Classic games have long been a fantastic way of improving cognitive abilities and preparing professionals for the challenges and decisions facing them in the world of work. From chess to solitaire, medical experts focused on the abilities of the mind have eulogized about the power of these games. Thanks to the internet, there are easy ways to play online solitaire games or virtual chess without the need for real-life opponents to test your wits against.

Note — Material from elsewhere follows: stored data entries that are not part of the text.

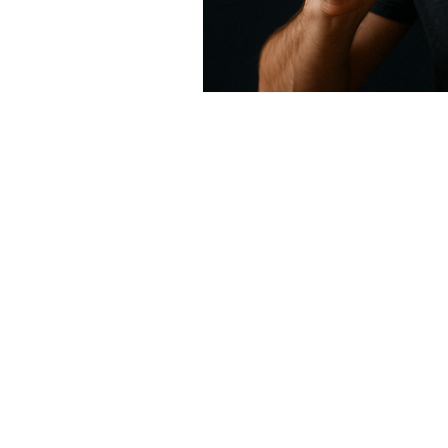
Ao acessar e utilizar este site, o usuár
com os Termos de Uso.
Termos de Uso
Política de Privacidade
e Cookies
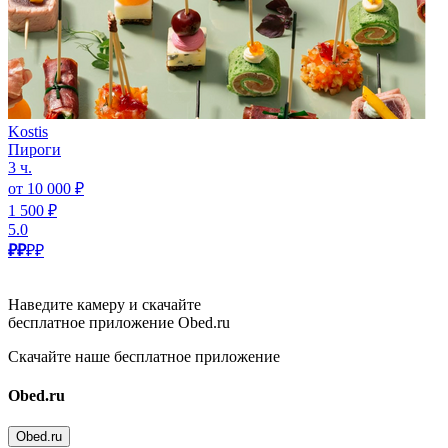
Kostis
Пироги
3 ч.
от 10 000 ₽
1 500 ₽
5.0
₽₽
₽₽
Наведите камеру и скачайте
бесплатное приложение Obed.ru
Скачайте наше бесплатное приложение
Obed.ru
Obed.ru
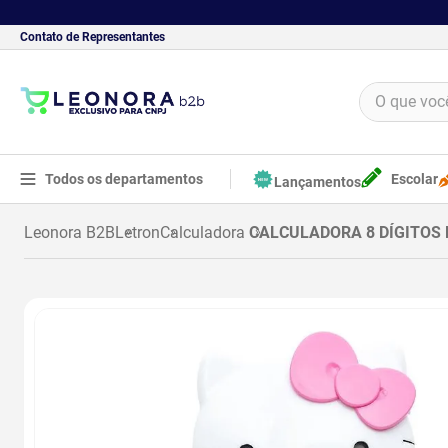
Contato de Representantes
O que você 
TERMOS MAIS BUSCADOS
1
º
borracha
Todos os departamentos
Escolar
Lançamentos
2
º
apontador
Letron
Calculadora
CALCULADORA 8 DÍGITOS 
3
º
bloco adesivo
4
º
food
5
º
minecraft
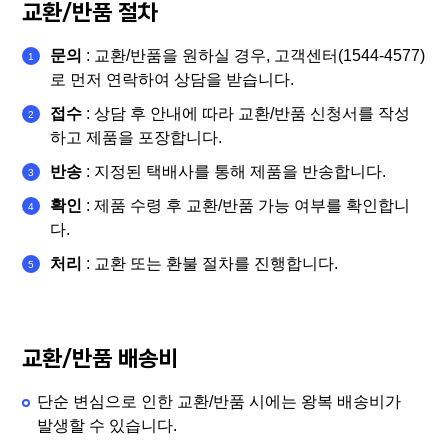
교환/반품 절차
문의
: 교환/반품을 원하실 경우, 고객센터(1544-4577)
로 먼저 연락하여 상담을 받습니다.
접수
: 상담 후 안내에 따라 교환/반품 신청서를 작성
하고 제품을 포장합니다.
반송
: 지정된 택배사를 통해 제품을 반송합니다.
확인
: 제품 수령 후 교환/반품 가능 여부를 확인합니
다.
처리
: 교환 또는 환불 절차를 진행합니다.
교환/반품 배송비
단순 변심으로 인한 교환/반품 시에는 왕복 배송비가
발생할 수 있습니다.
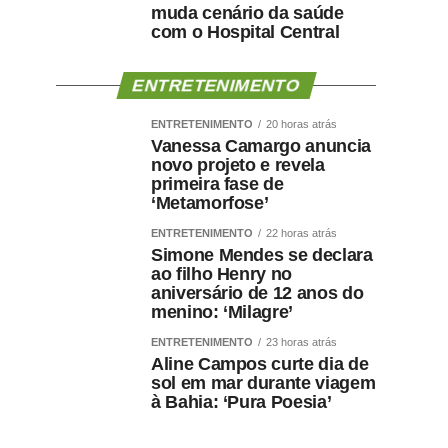
muda cenário da saúde
com o Hospital Central
ENTRETENIMENTO
ENTRETENIMENTO
20 horas atrás
Vanessa Camargo anuncia
novo projeto e revela
primeira fase de
‘Metamorfose’
ENTRETENIMENTO
22 horas atrás
Simone Mendes se declara
ao filho Henry no
aniversário de 12 anos do
menino: ‘Milagre’
ENTRETENIMENTO
23 horas atrás
Aline Campos curte dia de
sol em mar durante viagem
à Bahia: ‘Pura Poesia’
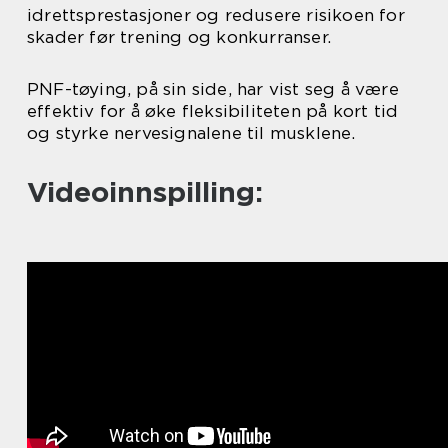
idrettsprestasjoner og redusere risikoen for
skader før trening og konkurranser.
PNF-tøying, på sin side, har vist seg å være
effektiv for å øke fleksibiliteten på kort tid
og styrke nervesignalene til musklene.
Videoinnspilling:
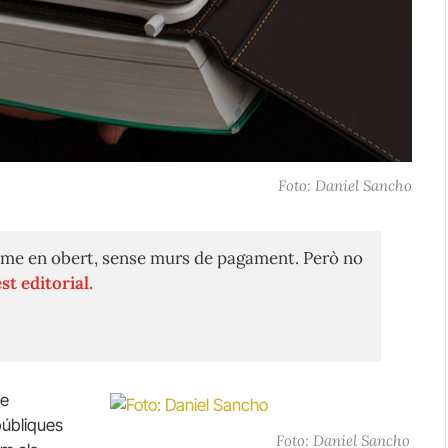
Foto: Daniel Sancho
me en obert, sense murs de pagament. Però no
st editorial.
re
públiques
Foto: Daniel Sancho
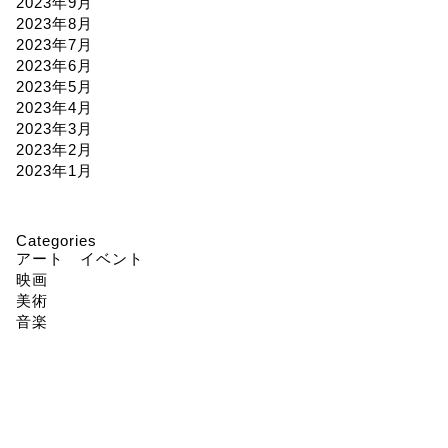
2023年9月
2023年8月
2023年7月
2023年6月
2023年5月
2023年4月
2023年3月
2023年2月
2023年1月
Categories
アート イベント
映画
美術
音楽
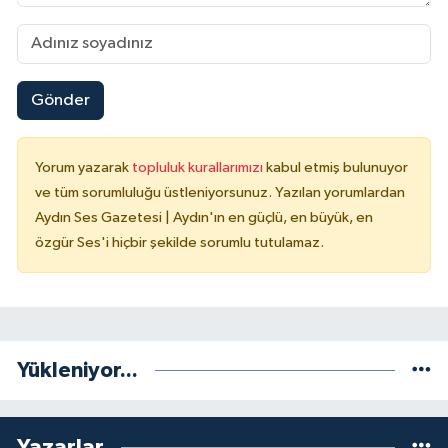
Gönder
Yorum yazarak
topluluk kurallarımızı
kabul etmiş bulunuyor
ve tüm sorumluluğu üstleniyorsunuz. Yazılan yorumlardan
Aydın Ses Gazetesi | Aydın'ın en güçlü, en büyük, en
özgür Ses'i hiçbir şekilde sorumlu tutulamaz.
Yükleniyor...
Yazarlar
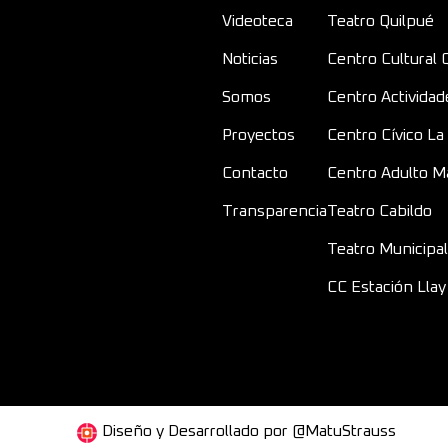
Videoteca
Teatro Quilpué
Noticias
Centro Cultural Q
Somos
Centro Actividad
Proyectos
Centro Cívico La
Contacto
Centro Adulto M
Transparencia
Teatro Cabildo
Teatro Municipal
CC Estación Llay
Diseño y Desarrollado por @MatuStrauss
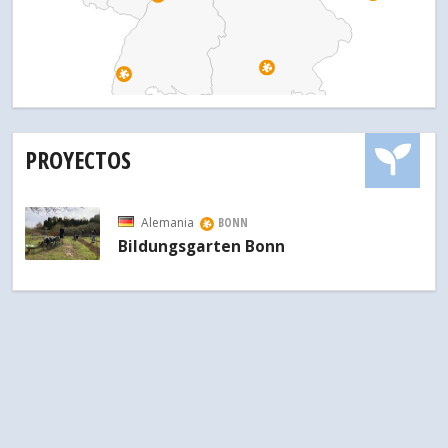
PROYECTOS
Alemania
BONN
Bildungsgarten Bonn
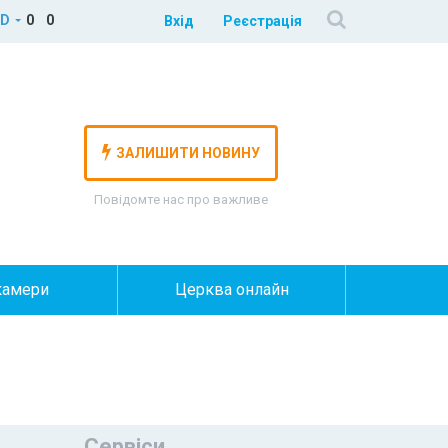
D
0
0
Вхід
Реєстрація
ЗАЛИШИТИ НОВИНУ
Повідомте нас про важливе
камери
Церква онлайн
Сервіси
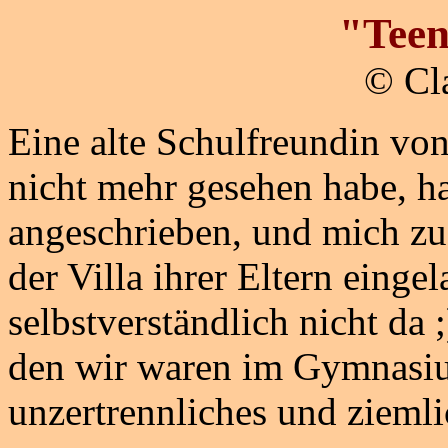
"Teen
© Cl
Eine alte Schulfreundin von 
nicht mehr gesehen habe, h
angeschrieben, und mich zu 
der Villa ihrer Eltern einge
selbstverständlich nicht da 
den wir waren im Gymnasium
unzertrennliches und ziemli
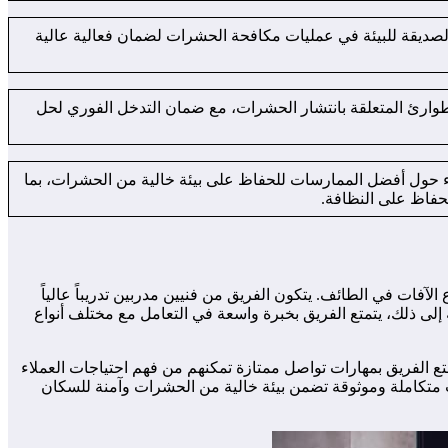
الصديقة للبيئة في عمليات مكافحة الحشرات لضمان فعالية عالية
طوارئ المتعلقة بانتشار الحشرات، مع ضمان التدخل الفوري لحل
حول أفضل الممارسات للحفاظ على بيئة خالية من الحشرات، بما
حفاظ على النظافة.
ع الآفات في الطائف. يتكون الفريق من فنيين مدربين تدريباً عالياً
ى ذلك، يتمتع الفريق بخبرة واسعة في التعامل مع مختلف أنواع
متع الفريق بمهارات تواصل ممتازة تمكنهم من فهم احتياجات العملاء
ت متكاملة وموثوقة تضمن بيئة خالية من الحشرات وآمنة للسكان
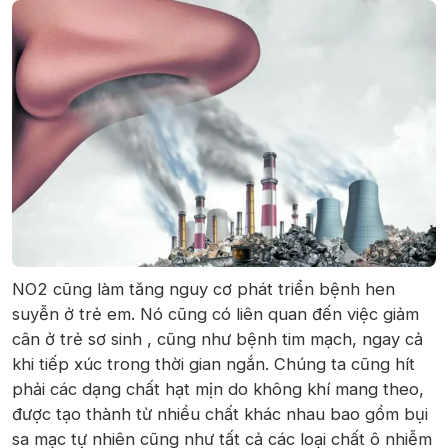
NO2 cũng làm tăng nguy cơ phát triển bệnh hen
suyễn ở trẻ em. Nó cũng có liên quan đến việc giảm
cân ở trẻ sơ sinh , cũng như bệnh tim mạch, ngay cả
khi tiếp xúc trong thời gian ngắn. Chúng ta cũng hít
phải các dạng chất hạt mịn do không khí mang theo,
được tạo thành từ nhiều chất khác nhau bao gồm bụi
sa mạc tự nhiên cũng như tất cả các loại chất ô nhiễm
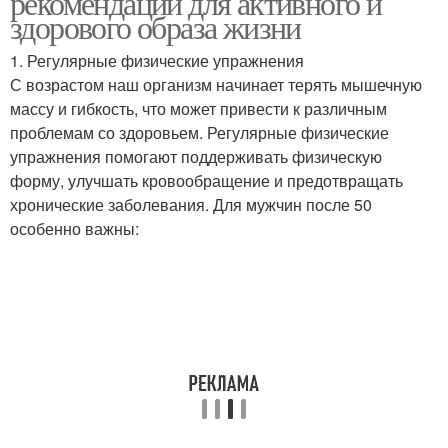
рекомендаций для активного и
здорового образа жизни
1. Регулярные физические упражнения
С возрастом наш организм начинает терять мышечную
массу и гибкость, что может привести к различным
проблемам со здоровьем. Регулярные физические
упражнения помогают поддерживать физическую
форму, улучшать кровообращение и предотвращать
хронические заболевания. Для мужчин после 50
особенно важны:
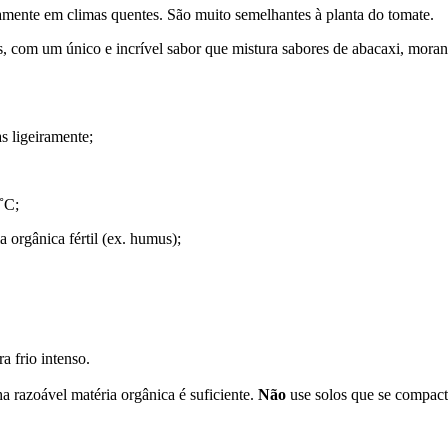
damente em climas quentes. São muito semelhantes à planta do tomate.
os, com um único e incrível sabor que mistura sabores de abacaxi, mora
s ligeiramente;
˚C;
 orgânica fértil (ex. humus);
a frio intenso.
a razoável matéria orgânica é suficiente.
Não
use solos que se compac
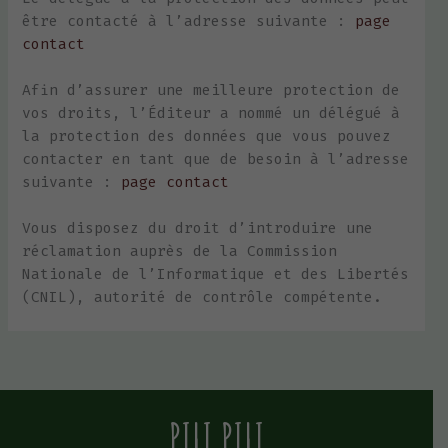
être contacté à l’adresse suivante :
page
contact
Afin d’assurer une meilleure protection de
vos droits, l’Éditeur a nommé un délégué à
la protection des données que vous pouvez
contacter en tant que de besoin à l’adresse
suivante :
page contact
Vous disposez du droit d’introduire une
réclamation auprès de la Commission
Nationale de l’Informatique et des Libertés
(CNIL), autorité de contrôle compétente.
PILI PILI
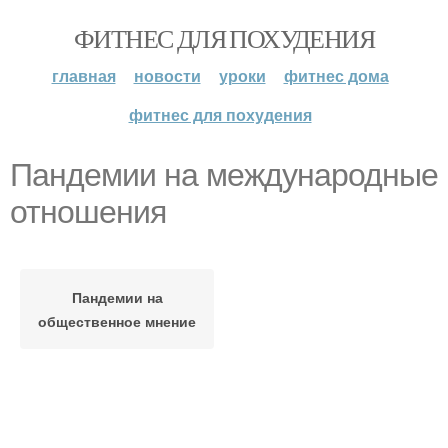
ФИТНЕС ДЛЯ ПОХУДЕНИЯ
главная
новости
уроки
фитнес дома
фитнес для похудения
Пандемии на международные
отношения
Пандемии на
общественное мнение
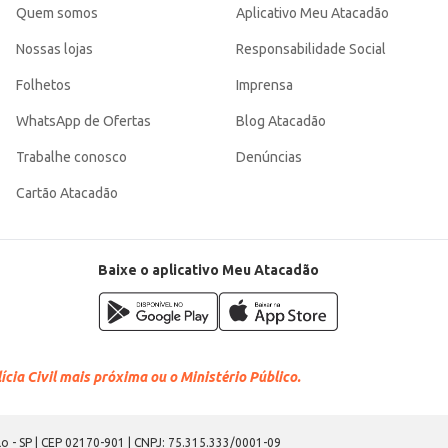
Quem somos
Aplicativo Meu Atacadão
Nossas lojas
Responsabilidade Social
Folhetos
Imprensa
WhatsApp de Ofertas
Blog Atacadão
Trabalhe conosco
Denúncias
Cartão Atacadão
Baixe o aplicativo Meu Atacadão
cia Civil mais próxima ou o Ministério Público.
o - SP | CEP 02170-901 | CNPJ: 75.315.333/0001-09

How do these games help? They force you to consider multiple scenarios and outcomes. If you’re constantly juggling five or six avenues one decision could take you down, you start to apply that thinking in real life. Business decisions become similar to considerations about whether or not you should take that pawn or block off the queen.
Do your research
Research is everything in business.
Whether it’s a buying decision or a choice of the market to target, understanding the present playing field is crucial to good decision making.
To improve your decision making you should infuse everything you do with a solid amount of research. Every product you choose to sell, every digital tool you purchase for your team, every audience you try and target — they all need to be based on solid research conducted by yourself and people you work closely with.
How does the price align with your budget and is there a long term future for this investment? These are the kinds of questions you need to answer in your research before getting your card out.
Say you were opening an ecommerce store, for example. You wouldn’t bank the future of your business on a product you didn’t understand or try selling through a platform you hadn’t taken the time to learn yet.
This kind of research can be the difference between a good investment and a very costly one.
Trust outside opinions
Even the best and brightest leaders need people to help them make the big decisions.
Whether it’s a trusted confidant or an appointed advisor, it’s great to get an outside opinion from someone you trust. Being wrapped up in your own decision making and putting immense pressure on yourself will only lead to you making a big mistake down the line. Sometimes you need the wise voice of someone you trust (or even just someone completely outside of your world) to help clear the fog and make your choice more obvious.
From friends to colleagues to mentors — we all need someone who can make decisions feel that little bit smaller. Getting into the habit of asking for advice and clarifying your choices with someone is a great way to make sure you’re never rushing into something.
You’re never going to make the right decision 100% of the time. If you did, you probably wouldn’t make a good entrepreneur. A good entrepreneur makes mistakes and learns from them. Their mistakes guide them towards that one great idea that breaks them into the big time.
Rather than trying to be perfect, it’s more important and useful to recognize the weight of your decisions and look for new ways to develop as a professional and person.